Tuesday, September 6, 2011

Analysis - Pension Funds in New Crisis As Deficit Hole Grows

Natsuko Waki

Pension funds in developed economies are facing a new crisis as falling equities and tumbling bond yields widen their deficits, threatening the incomes and retirement dates of future retirees. At the heart of their problems is a steady move by pension plans in the United States, euro zone, Japan and the UK to cut exposure to risk after the financial crisis. But this "de-risking" may end up depressing their long-term returns from stock market investment and challenge the conventional wisdom that shares generate higher returns than bonds.

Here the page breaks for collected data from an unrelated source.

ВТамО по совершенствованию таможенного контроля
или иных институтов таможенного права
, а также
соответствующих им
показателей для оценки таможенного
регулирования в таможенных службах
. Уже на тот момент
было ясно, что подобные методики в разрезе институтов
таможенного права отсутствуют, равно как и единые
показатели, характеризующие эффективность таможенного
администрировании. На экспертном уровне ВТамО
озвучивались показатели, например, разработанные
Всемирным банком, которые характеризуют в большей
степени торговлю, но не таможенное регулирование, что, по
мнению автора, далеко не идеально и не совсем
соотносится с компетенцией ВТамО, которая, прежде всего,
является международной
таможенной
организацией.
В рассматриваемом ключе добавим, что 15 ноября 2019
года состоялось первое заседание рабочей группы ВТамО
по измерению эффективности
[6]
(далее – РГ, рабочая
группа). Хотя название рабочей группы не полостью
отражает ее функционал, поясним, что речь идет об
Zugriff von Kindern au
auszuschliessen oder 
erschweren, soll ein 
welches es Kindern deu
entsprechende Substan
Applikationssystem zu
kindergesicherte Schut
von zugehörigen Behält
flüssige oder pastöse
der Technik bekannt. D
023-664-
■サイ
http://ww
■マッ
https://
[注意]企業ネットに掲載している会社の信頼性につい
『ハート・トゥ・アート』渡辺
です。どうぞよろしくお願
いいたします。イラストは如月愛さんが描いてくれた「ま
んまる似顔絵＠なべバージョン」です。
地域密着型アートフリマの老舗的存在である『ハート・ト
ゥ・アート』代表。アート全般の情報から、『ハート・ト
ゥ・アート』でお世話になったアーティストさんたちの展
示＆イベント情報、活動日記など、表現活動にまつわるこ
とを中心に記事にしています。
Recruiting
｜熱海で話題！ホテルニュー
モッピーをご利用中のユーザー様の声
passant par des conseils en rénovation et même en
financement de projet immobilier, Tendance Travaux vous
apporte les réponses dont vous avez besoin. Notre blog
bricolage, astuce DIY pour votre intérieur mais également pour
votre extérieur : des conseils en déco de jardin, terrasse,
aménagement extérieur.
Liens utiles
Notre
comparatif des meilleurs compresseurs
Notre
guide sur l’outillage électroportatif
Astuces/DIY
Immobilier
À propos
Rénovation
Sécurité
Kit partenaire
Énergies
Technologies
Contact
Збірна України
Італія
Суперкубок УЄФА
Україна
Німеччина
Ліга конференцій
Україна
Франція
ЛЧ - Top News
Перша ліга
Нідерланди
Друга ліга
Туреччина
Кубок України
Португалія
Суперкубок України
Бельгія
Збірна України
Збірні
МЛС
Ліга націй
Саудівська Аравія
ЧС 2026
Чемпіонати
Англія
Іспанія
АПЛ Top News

This may reinvigorate an academic debate where some economic analysis suggests the equity risk premium should be small, in most cases less than half a percentage point, as opposed to the widely-used range of 4-6 percent. Indeed, 10-year U.S. Treasuries gave higher total returns in the past 10 years on a rolling basis than world stocks. link.reuters.com/nyv53s "The puzzle... is that for the past 20 years, there has been no net equity risk premium. With the recent sell-off in risk and the rally in bonds, I think there might have been a net premium on bonds," Stephen Jen, managing partner at SLJ Macro Partners, said in a note to clients. "This has turned financial theory on its head, and managers of pension funds and sovereign wealth funds need to think about this very carefully."